• PROBLEM
Quote every line of the data below as it stands, omitting pictures.

• RECORDS FOR PROCESSING
****
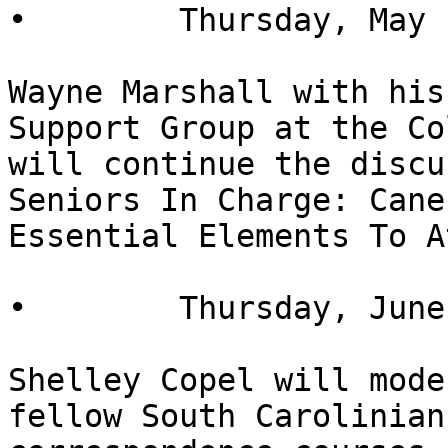
•        Thursday, May 
Wayne Marshall with his
Support Group at the Co
will continue the discu
Seniors In Charge: Cane
Essential Elements To A
•        Thursday, June
Shelley Copel will mode
fellow South Carolinian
****
• ANSWER TO THIS EXERCISE
•        Thursday, May 
Wayne Marshall with his
Support Group at the Co
will continue the discu
Seniors In Charge: Cane
Essential Elements To A
•        Thursday, June
Shelley Copel will mode
fellow South Carolinian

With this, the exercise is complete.